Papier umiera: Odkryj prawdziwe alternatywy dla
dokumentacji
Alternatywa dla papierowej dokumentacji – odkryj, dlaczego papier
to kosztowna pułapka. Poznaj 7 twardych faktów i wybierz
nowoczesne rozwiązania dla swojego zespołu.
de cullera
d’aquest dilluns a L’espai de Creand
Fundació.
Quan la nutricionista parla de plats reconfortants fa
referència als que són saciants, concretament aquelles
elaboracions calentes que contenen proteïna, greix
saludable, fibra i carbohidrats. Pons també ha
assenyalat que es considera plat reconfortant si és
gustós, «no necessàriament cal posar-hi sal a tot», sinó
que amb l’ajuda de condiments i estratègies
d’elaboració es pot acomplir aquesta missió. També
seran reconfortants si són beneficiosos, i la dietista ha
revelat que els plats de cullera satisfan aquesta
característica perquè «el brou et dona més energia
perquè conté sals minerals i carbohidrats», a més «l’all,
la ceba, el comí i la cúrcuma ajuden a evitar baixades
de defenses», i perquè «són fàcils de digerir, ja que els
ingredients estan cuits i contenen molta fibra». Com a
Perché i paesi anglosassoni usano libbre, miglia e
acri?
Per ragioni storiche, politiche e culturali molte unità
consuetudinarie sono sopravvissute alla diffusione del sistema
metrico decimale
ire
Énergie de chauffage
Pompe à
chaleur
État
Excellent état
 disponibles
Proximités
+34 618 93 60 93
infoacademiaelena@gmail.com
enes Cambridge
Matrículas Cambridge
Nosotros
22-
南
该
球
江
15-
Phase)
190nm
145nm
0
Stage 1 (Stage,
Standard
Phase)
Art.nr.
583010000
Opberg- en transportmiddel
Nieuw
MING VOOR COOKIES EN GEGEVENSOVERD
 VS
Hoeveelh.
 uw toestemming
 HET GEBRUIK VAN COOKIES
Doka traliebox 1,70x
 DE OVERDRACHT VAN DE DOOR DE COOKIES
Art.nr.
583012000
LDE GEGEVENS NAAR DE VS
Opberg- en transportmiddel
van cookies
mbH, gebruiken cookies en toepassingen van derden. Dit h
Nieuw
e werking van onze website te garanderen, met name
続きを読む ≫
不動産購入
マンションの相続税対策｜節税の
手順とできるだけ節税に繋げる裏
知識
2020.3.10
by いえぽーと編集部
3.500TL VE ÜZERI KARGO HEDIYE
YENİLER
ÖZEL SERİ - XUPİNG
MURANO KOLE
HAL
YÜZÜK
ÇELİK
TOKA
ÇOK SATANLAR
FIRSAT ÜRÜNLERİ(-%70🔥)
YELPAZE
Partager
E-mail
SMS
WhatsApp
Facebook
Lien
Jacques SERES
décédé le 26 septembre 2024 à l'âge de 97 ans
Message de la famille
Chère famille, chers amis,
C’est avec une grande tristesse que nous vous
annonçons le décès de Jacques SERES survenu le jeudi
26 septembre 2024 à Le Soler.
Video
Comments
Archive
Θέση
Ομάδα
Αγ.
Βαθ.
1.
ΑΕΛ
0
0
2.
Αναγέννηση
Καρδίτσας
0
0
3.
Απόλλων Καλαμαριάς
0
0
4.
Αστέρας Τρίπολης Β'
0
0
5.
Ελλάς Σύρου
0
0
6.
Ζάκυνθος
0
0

__EXERCISE PROMPT__
Whenever the string "carbohidrats" shows up on a line of the listing, copy that line.

__ANSWER SECTION__
saludable, fibra i carbohidrats. Pons també ha
perquè conté sals minerals i carbohidrats», a més «l’all,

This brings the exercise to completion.